For a long time I did all my workouts in a fasted state; usually they were in the morning and I didn’t feel terribly hungry, so a cup of coffee sufficed to get me into the gym. I put on 35 pounds of muscle doing this, albeit I was pretty skinny when I started, so that was from a low base. I no longer workout fasted, the reason for which I’ll describe below.
The basis for fasted workouts is usually given as greater fat loss. The idea is that with no fuel added right before the workout, your body will need to burn fat to supply the workout with energy. There’s some basis for this – it’s not all broscience – since any protein or carbohydrate in food raises insulin levels. Even small increases in the level of insulin all but abolish lipolysis, the process of fat breakdown. When one is fasting, insulin levels are low, and lipolysis proceeds apace.

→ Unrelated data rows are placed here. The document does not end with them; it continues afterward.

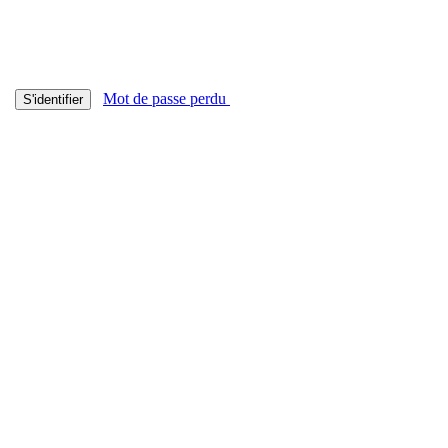
Mot de passe perdu
S'identifier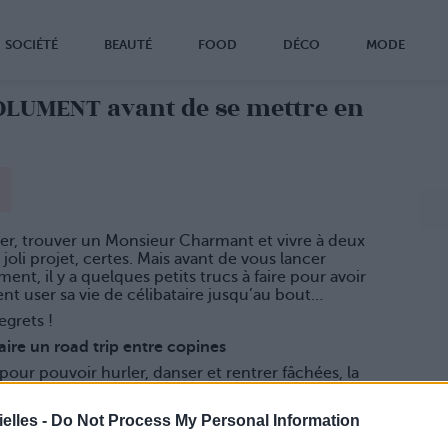
SOCIÉTÉ
BEAUTÉ
FOOD
DÉCO
MODE
OLUMENT avant de se mettre en
er, trouver un Monsieur Charmant et vivre à deux
 joli projet, certes. Mais avant de vous lancer
ment, il y a quelques petits trucs à faire pour avoir
nt user sa vie de célibataire jusqu’au bout…
egrets !
faire un road trip entre copines
pour pouvoir hurler, danser et rentrer fâchées, la
 de bois géante et l’air miteux. « Plus jamais ça. »
r le coup d’un soir
elles -
Do Not Process My Personal Information
pour se dire qu’on l’a fait et trouver ça tellement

This is all very well in theory, but does it work in real life? Some researchers recently tried to answer that question: Body composition changes associated with fasted versus non-fasted aerobic exercise. From the abstract:
It has been hypothesized that performing aerobic exercise after an overnight fast accelerates the loss of body fat. The purpose of this study was to investigate changes in fat mass and fat-free mass following four weeks of volume-equated fasted versus fed aerobic exercise in young women adhering to a hypocaloric diet. Twenty healthy young female volunteers were randomly assigned to 1 of 2 experimental groups: a fasted training (FASTED) group that performed exercise after an overnight fast (n = 10) or a post-prandial training (FED) group that consumed a meal prior to exercise (n = 10). Training consisted of 1 hour of steady-state aerobic exercise performed 3 days per week. … A meal replacement shake was provided either immediately prior to exercise for the FED group or immediately following exercise for the FASTED group, with this nutritional provision carried out under the supervision of a research assistant. Both groups showed a significant loss of weight (P = 0.0005) and fat mass (P = 0.02) from baseline, but no significant between-group differences were noted in any outcome measure. These findings indicate that body composition changes associated with aerobic exercise in conjunction with a hypocaloric diet are similar regardless whether or not an individual is fasted prior to training.
Result: no difference in body composition between fed or fasted workouts. The participants ate a hypocaloric diet, designed for them to lose weight, which they did.
What I wonder is what the effect would be on those not eating a low-calorie diet. That is, bodybuilders are interested in fat loss and muscle gain, not necessarily in losing weight per se. It seems possible to me that fasted workouts would help shed fat, and a post workout meal would help put on muscle, but I have to remain agnostic on that. Another wrinkle is whether resistance training might see different results from aerobic exercise. Also, participants ate a high-carbohydrate diet, and it seems possible that their insulin levels never got low enough, even in the fasted state, to get lost of lipolysis going. Those on a lower carb diet might see different results.
I mentioned above that I no longer work out fasted. One reason is the simple one that the weights are now heavier, the sessions more difficult, and having some food ahead of time seems a good idea. The other reason is the ambiguity of whether a dose of protein such as whey taken around the workout, either before or after, increases muscle protein synthesis and hence hypertrophy. There’s been a ton of research on pre- vs. post-workout protein and how it affects muscle protein synthesis. For example: Timing of postexercise protein intake is important for muscle hypertrophy with resistance training in elderly humans, which found that “early intake of an oral protein supplement after resistance training is important for the development of hypertrophy in skeletal muscle of elderly men in response to resistance training.” Here’s another: Timing of amino acid-carbohydrate ingestion alters anabolic response of muscle to resistance exercise, which concludes that taking protein before a workout increases muscle protein synthesis.
The ambiguity of protein timing was discussed in a recent review: Nutrient timing revisited: is there a post-exercise anabolic window? The authors question whether protein timing is a real effect, or whether just adding more protein to the diet without regard for timing is the real reason for greater hypertrophy.
However, when one is in the process of weightlifting, muscle is broken down, and all the more so if there are no amino acids from protein circulating in the bloodstream. So, to protect my muscles from breakdown, and to encourage hypertrophy, I take my protein before my workouts. There’s no guarantee that this will increase hypertrophy – at least that’s what the science says – but it seems to me a particularly good form of insurance that I’m not damaging my muscles to no avail while lifting weights.
That’s what I believe: you should take protein before a workout.